We are a smaller reporting company and are exempt from certain disclosure requirements, which could make our common stock less attractive to potential investors.
Rule 12b-2 of the Exchange Act, defines a “smaller reporting company” as an issuer that is not an investment company, an asset-backed issuer, or a majority- owned subsidiary of a parent that is not a smaller reporting company and that:
had a public float of less than $250 million as of the last business day of its most recently completed second fiscal quarter, computed by multiplying the aggregate worldwide number of shares of its voting and non-voting common equity held by non-affiliates by the price at which the common equity was last sold, or the average of the bid and asked prices of common equity, in the principal market for the common equity; or
in the case of an initial registration statement under the Securities Act of 1933, as amended, or the Exchange Act for shares of its common equity, had a public float of less than $250 million as of a date within 30 days of the date of the filing of the registration statement, computed by multiplying the aggregate worldwide number of such shares held by non-affiliates before the registration plus, in the case of a Securities Act registration statement, the number of such shares included in the registration statement by the estimated public offering price of the shares; or
in the case of an issuer whose public float was zero, had annual revenues of less than $100 million during the most recently completed fiscal year for which audited financial statements are available.
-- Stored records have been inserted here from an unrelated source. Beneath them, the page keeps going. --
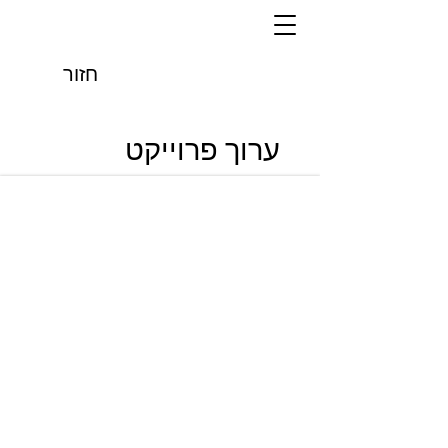
חזור
ערוך פרוייקט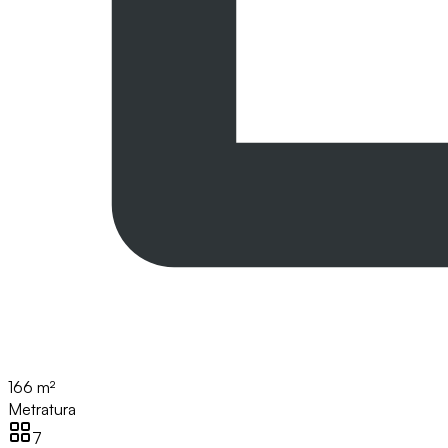
166 m²
Metratura
7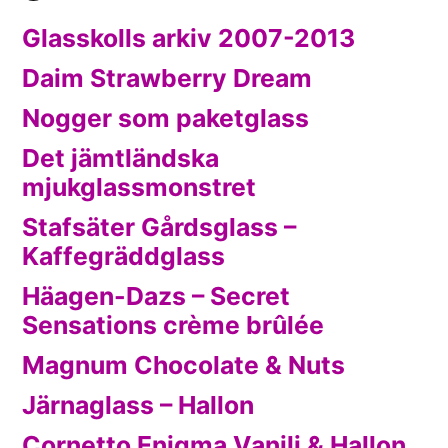
Glasskolls arkiv 2007-2013
Daim Strawberry Dream
Nogger som paketglass
Det jämtländska
mjukglassmonstret
Stafsäter Gårdsglass –
Kaffegräddglass
Häagen-Dazs – Secret
Sensations crème brûlée
Magnum Chocolate & Nuts
Järnaglass – Hallon
Cornetto Enigma Vanilj & Hallon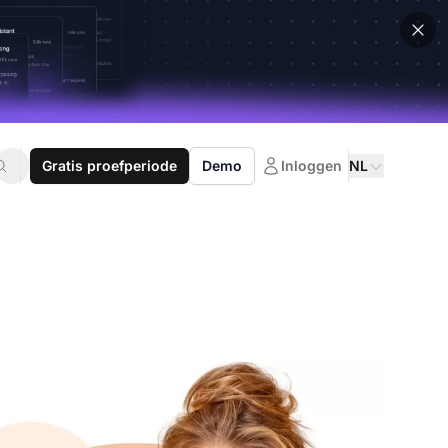
Gratis proefperiode
Demo
Inloggen
NL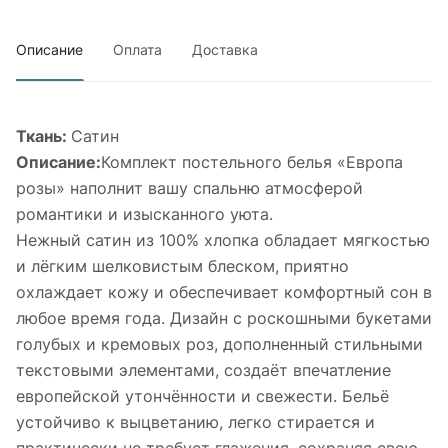
Описание
Оплата
Доставка
Ткань:
Сатин
Описание:
Комплект постельного белья «Европа
розы» наполнит вашу спальню атмосферой
романтики и изысканного уюта.
Нежный сатин из 100% хлопка обладает мягкостью
и лёгким шелковистым блеском, приятно
охлаждает кожу и обеспечивает комфортный сон в
любое время года. Дизайн с роскошными букетами
голубых и кремовых роз, дополненный стильными
текстовыми элементами, создаёт впечатление
европейской утончённости и свежести. Бельё
устойчиво к выцветанию, легко стирается и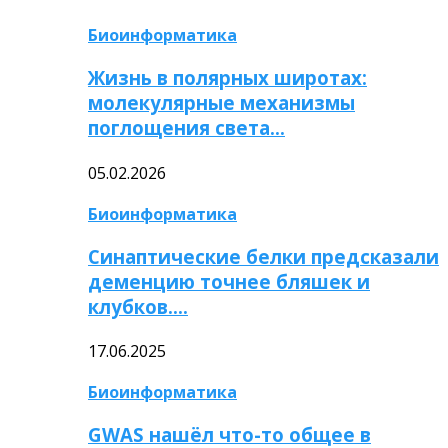
Биоинформатика
Жизнь в полярных широтах:
молекулярные механизмы
поглощения света…
05.02.2026
Биоинформатика
Синаптические белки предсказали
деменцию точнее бляшек и
клубков….
17.06.2025
Биоинформатика
GWAS нашёл что-то общее в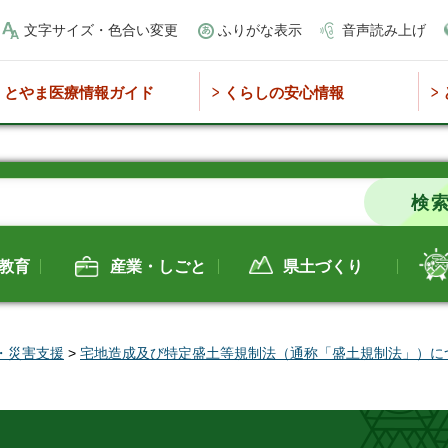
文字サイズ・色合い変更
ふりがな表示
音声読み上げ
とやま医療情報ガイド
くらしの安心情報
教育
産業・しごと
県土づくり
・災害支援
>
宅地造成及び特定盛土等規制法（通称「盛土規制法」）に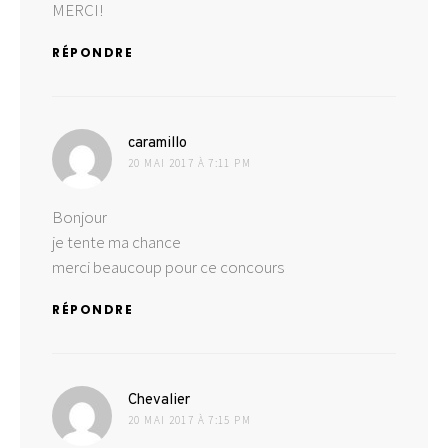
MERCI!
RÉPONDRE
dit :
caramillo
20 MAI 2017 À 7:11 PM
Bonjour
je tente ma chance
merci beaucoup pour ce concours
RÉPONDRE
dit :
Chevalier
20 MAI 2017 À 7:15 PM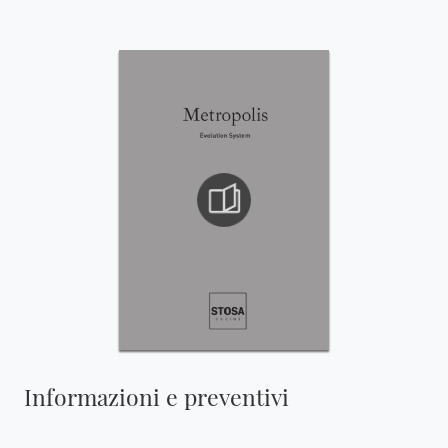
Informazioni e preventivi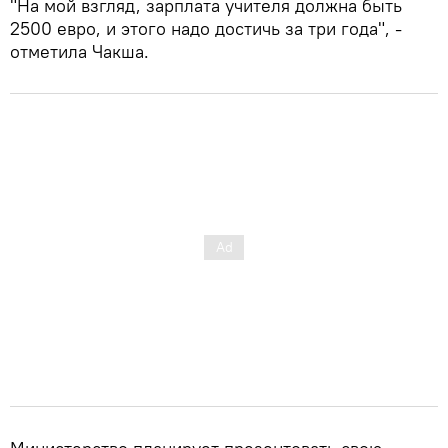
"На мой взгляд, зарплата учителя должна быть
2500 евро, и этого надо достичь за три года", -
отметила Чакша.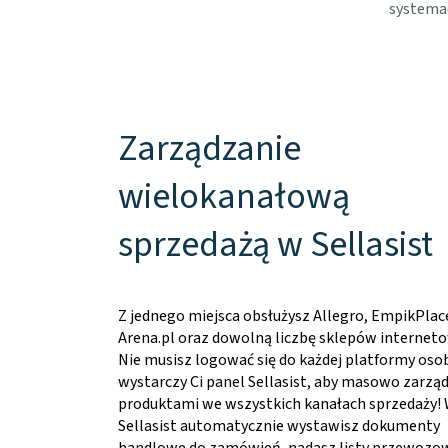
systema
Zarządzanie
wielokanałową
sprzedażą w Sellasist
Z jednego miejsca obsłużysz Allegro, EmpikPlac
Arena.pl oraz dowolną liczbę sklepów internet
Nie musisz logować się do każdej platformy oso
wystarczy Ci panel Sellasist, aby masowo zarzą
produktami we wszystkich kanałach sprzedaży!
Sellasist automatycznie wystawisz dokumenty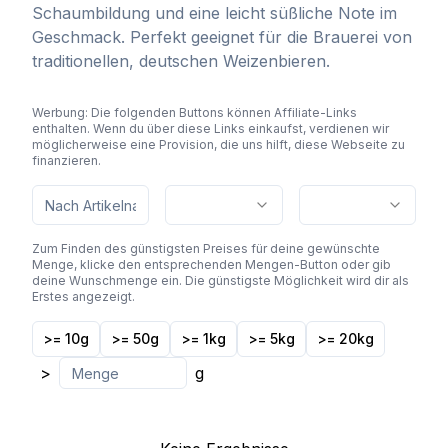
Schaumbildung und eine leicht süßliche Note im
Geschmack. Perfekt geeignet für die Brauerei von
traditionellen, deutschen Weizenbieren.
Werbung: Die folgenden Buttons können Affiliate-Links
enthalten. Wenn du über diese Links einkaufst, verdienen wir
möglicherweise eine Provision, die uns hilft, diese Webseite zu
finanzieren.
Zum Finden des günstigsten Preises für deine gewünschte
Menge, klicke den entsprechenden Mengen-Button oder gib
deine Wunschmenge ein. Die günstigste Möglichkeit wird dir als
Erstes angezeigt.
>= 10g
>= 50g
>= 1kg
>= 5kg
>= 20kg
>
g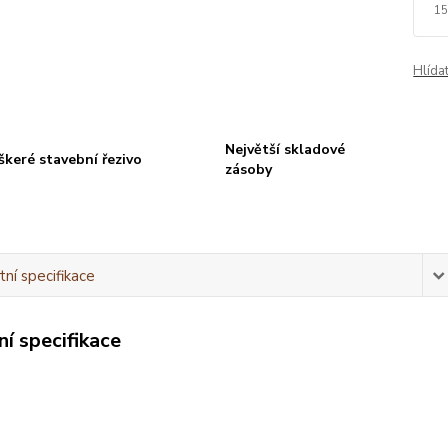
15
Hlída
Největší skladové
škeré stavební řezivo
zásoby
ní specifikace
í specifikace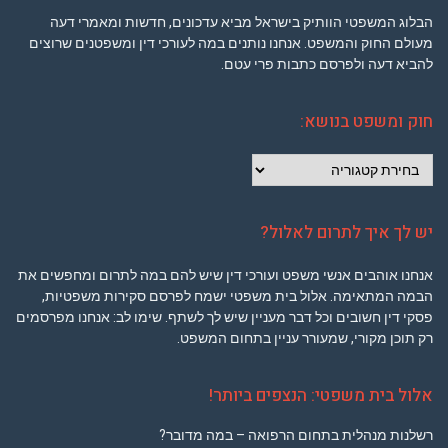
הבלוג המשפטי הוותיק בישראל מביא עדכונים, חדשות ומאמרי דעה
מעולם החוק והמשפט. אנחנו נותנים במה לעורכי דין ומשפטנים שרוצים
להביא דעה ולפרסם כתבות פרי עטם.
חוק ומשפט בנושא:
חוק
ומשפט
בנושא:
יש לך איך לתרום לאלול?
אנחנו אוהבים אנשי משפט ועורכי דין שיש להם במה לתרום ומחפשים את
הבמה המתאימה. אלול בית משפטי ישמח לפרסם סקירות משפטיות,
פסקי דין חשובים וכל דבר מעניין שיש לך לשתף. שימו לב: אנחנו מפרסמים
רק תוכן מקורי, שמעורר עניין בתחום המשפט.
אלול בית משפטי: הנצפים ביותר!
רשלנות מנהלית בתחום הרפואה – במה מדובר?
As a smaller reporting company, we are not required and may not include a Compensation Discussion and Analysis section in our proxy statements; we provide only two years of financial statements; and we do not need to provide the table of selected financial data. We also have other “scaled” disclosure requirements that are less comprehensive than issuers that are not smaller reporting companies which could make our securities less attractive to potential investors, and also could make it more difficult for our stockholders to sell their securities.
Changes in accounting principles and guidance, or their interpretation, could result in unfavorable accounting charges or effects, including changes to our previously filed financial statements, which could cause our stock price to decline.
We prepare our financial statements in accordance with GAAP. These principles are subject to interpretation by the SEC and various bodies formed to interpret and create appropriate accounting principles and guidance. A change in these principles or guidance, or in their interpretations, may have a significant effect on our reported results and retroactively affect previously reported results.